I just returned from a trip to Phoenix, during which I took a drive through the city's South Mountain Park, a swath of the Sonoran Desert that is the largest municipal park in the country and the starkly beautiful home to more species than anywhere else in North America.
At the summit, called Dobbin's Point, and elsewhere in the park, stand stone outposts and visitor facilities constructed by the Civilian Conservation Corps between 1937 and 1942, when the unemployed were paid $30 a week to blast the route of the steep winding road up, and were grateful to get the work. Still solid, a lasting testament more than 60 years on to what government money can do.
Curious about just how much money $200 billion is, I checked and found the entire US defense budget for 2005 is $407 billion. What the Katrina reconstruction budget amounts to is about half of that --only slightly less than the defense budgets of Russia, China, the UK, and Japan COMBINED.
I try to picture those kinds of sums in the hands of a top government official, a strategist who has only one job, consolidating the Republican Right Wing's power over the nation. A person who cares nothing about public policy except insofar as it advances that agenda, and whose track record shows him to be ruthlessly efficient at eliminating enemies real or imagined.
Here is how I imagine it will proceed. The displaced, the unemployed, the ruined---all the people in the Gulf who have been decimated by Hurricane Katrina--will see almost none of this money.
This government official already knows who the contractors will be, the calls are being placed now, and whether you want to say it's through diversion, or bribes, or payoffs, or favors, some portion of that $200 billion is going to end up winning state and national elections for the Republicans.
Be wildly conservative and say that percentage is 1% -- that's 55 TIMES as much money as the Democratic National Committee raised in 2004, its most successful fund-raising year ever.
All the elections in this country are like horse races--they're exciting, and weighing the odds and trying to outguess others on who the winners will be is fascinating.
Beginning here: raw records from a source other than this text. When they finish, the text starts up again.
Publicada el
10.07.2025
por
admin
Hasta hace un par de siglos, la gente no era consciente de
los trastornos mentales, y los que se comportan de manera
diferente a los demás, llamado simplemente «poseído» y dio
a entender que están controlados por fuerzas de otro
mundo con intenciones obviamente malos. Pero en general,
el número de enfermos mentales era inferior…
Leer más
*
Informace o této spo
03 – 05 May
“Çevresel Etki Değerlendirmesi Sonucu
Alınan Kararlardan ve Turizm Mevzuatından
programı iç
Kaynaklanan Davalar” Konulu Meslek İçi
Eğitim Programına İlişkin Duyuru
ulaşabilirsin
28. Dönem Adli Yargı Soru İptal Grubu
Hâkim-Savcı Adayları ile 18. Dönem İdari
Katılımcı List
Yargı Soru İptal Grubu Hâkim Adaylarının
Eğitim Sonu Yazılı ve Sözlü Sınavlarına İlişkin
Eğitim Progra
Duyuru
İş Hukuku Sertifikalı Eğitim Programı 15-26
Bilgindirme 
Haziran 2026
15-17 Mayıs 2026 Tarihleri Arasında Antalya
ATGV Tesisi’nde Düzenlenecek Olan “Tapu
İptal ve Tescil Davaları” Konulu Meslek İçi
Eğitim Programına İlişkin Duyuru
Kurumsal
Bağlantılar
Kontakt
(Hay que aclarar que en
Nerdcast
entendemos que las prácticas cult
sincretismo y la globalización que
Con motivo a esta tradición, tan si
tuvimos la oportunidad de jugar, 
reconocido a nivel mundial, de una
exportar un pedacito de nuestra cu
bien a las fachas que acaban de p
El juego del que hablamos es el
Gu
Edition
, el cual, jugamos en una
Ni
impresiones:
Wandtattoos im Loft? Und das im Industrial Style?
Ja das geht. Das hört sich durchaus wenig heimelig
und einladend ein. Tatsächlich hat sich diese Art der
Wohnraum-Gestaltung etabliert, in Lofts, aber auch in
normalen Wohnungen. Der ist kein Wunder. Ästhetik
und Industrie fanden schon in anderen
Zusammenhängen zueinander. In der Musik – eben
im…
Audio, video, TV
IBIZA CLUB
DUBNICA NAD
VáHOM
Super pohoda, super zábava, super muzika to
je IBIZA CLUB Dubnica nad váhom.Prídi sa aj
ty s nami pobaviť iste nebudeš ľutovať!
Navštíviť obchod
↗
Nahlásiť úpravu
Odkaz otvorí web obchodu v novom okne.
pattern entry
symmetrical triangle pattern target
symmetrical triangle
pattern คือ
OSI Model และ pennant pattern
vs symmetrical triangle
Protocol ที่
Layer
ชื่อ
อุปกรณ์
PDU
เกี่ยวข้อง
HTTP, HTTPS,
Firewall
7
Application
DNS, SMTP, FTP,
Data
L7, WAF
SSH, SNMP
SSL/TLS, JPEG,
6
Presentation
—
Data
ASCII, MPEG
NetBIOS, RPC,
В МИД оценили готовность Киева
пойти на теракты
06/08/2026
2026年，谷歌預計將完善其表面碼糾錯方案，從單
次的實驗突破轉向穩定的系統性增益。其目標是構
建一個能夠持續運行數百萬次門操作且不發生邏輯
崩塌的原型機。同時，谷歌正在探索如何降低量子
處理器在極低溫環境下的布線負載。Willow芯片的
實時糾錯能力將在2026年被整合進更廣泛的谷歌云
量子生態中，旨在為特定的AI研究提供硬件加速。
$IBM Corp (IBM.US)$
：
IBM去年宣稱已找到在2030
But races where one set of horses is sleek and pumped up with steroids, running against horses who've had a leg or two lopped off, are foregone conclusions.
When Congress passes its next Patriot Act installment to include martial law, as Bush has requested, our horses may be dead at the starting gate. I hope we'll see more of the incredible analytic powers on display at dailykos shifted to soberly facing this and strategizing ways to fight back.